By ,
Published December 29, 2016
Sen. Marco Rubio, who a year ago promoted a comprehensive immigration bill that included a path to citizenship to millions of undocumented immigrants, is changing his tune.
For Rubio, the more hard line-view is a significant departure from his stance last year, when he supported reforming immigration in a way that both tightened enforcement and border security while at the same time providing undocumented immigrants with an opportunity to legalize their status.
Rubio was part of a bipartisan group in the Senate that drafted a sweeping immigration reform bill that passed in June of 2013. But the effort stalled in the House when conservative Republicans refused to deal with any measure that, in their view, rewarded law-breakers.
In a letter on Tuesday, the first-term Florida senator warned President Barack Obama against taking executive action on immigration reform, saying he was “increasingly alarmed” that the White House was considering measures that would shield millions of undocumented people from deportation and allow them to get work permits.
Rubio said actions like these would “close the door on any chance of making progress on immigration reform in the foreseeable future.”
In an interview with Breitbart News, published also on Tuesday, the likely presidential candidate said he believes that reform is needed and that the only way to deal with the issue is by “first securing the border and ensuring that illegal immigration is under control.”
“People aren’t going to be willing to do anything else on immigration” until they know the border is secure," he added.
“If the president goes through with this executive action that he’s threatening, not only does it raise very serious constitutional issues, but in my opinion, it sets back the cause of reform for a long time,” Rubio said.
Groups that favor more lenient immigration laws condemned Rubio’s comments.
“Senator Marco Rubio (R-FL) once graced the cover of TIME Magazine as the ‘Republican Savior,’” said America’s Voice, a Washington D.C.-based organization that lobbies for immigration reform, in a statement. “He was determined to find a path to immigration reform that pleased both conservatives and Latinos. Now he’s pandering to the very anti-immigrant forces he once pledged to move his party past,” it continued.
President Obama is expected to announce a series of measures that may include plans to defer the deportations of millions of people in the country undocumented, most of whom are Hispanic.

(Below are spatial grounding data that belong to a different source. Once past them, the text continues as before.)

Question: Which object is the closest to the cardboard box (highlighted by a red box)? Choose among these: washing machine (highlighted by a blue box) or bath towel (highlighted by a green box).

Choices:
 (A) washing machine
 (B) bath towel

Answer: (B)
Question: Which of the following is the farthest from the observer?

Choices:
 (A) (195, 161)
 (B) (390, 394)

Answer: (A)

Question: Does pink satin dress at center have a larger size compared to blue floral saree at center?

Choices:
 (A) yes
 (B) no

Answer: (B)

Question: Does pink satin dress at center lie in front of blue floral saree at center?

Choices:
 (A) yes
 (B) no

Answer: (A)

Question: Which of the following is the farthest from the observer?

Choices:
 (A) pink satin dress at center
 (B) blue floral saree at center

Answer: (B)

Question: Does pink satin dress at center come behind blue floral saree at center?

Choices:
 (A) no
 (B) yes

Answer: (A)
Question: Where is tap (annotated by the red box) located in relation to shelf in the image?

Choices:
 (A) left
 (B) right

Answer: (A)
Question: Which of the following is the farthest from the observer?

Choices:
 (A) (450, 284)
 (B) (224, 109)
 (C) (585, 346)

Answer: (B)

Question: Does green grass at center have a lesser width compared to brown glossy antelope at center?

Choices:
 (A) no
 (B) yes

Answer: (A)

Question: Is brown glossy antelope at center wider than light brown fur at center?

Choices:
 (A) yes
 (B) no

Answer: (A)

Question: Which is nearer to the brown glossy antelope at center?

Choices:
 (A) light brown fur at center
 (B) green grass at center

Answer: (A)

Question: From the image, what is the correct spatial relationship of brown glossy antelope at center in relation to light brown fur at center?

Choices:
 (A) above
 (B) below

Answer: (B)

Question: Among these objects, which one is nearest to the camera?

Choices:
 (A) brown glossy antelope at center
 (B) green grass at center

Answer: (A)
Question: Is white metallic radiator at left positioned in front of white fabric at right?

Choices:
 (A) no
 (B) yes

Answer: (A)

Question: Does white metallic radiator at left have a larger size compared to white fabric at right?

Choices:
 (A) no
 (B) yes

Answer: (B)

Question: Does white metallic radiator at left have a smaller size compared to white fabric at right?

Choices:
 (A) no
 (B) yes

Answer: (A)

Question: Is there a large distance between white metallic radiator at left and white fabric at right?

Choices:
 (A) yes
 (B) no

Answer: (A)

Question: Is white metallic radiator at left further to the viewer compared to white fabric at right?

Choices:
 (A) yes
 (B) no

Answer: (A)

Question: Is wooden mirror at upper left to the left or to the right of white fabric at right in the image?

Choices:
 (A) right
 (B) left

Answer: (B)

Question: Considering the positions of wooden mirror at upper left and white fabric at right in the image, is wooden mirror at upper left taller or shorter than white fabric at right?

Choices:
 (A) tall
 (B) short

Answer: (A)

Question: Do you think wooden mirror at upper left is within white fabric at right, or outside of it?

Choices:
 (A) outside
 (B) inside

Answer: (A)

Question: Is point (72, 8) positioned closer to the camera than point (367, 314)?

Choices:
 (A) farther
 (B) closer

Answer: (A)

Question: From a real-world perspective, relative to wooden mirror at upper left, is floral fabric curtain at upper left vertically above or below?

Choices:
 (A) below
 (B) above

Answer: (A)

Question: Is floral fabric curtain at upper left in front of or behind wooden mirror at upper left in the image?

The actions will be announced by summer’s end.
According to The Washington Post, the administration is also considering actions that could streamline the country’s fragile legal immigration system by reducing the large backlogs of foreigners in line for green cards.
While the White House declined to comment on Rubio’s letter, spokesman Shawn Turner said the president “believes it’s important to understand and consider the full range of perspectives on the issue.”
Obama announced in June that he would act alone on the hot-bottom issue after several efforts to push comprehensive immigration reform through Congress have failed.
In his interview with Breitbart, Rubio said he believes government needs to do something about immigration, but that Obama’s executive action plan is the wrong way to do it.
“It undermines the rule of law and it sets back the cause probably for a decade or longer,” he said, adding that Republicans should fight the President using the budget process.
Rubio added that if Obama follows through, he believes the Senate will undoubtedly shift Republican during the midterm elections in November.
“I think if he makes this decision before the elections, it’s him conceding control of the Senate,” Rubio said. “If you take an executive decision of this magnitude, politically it will be disastrous for Democrats in a number of key states around the country.”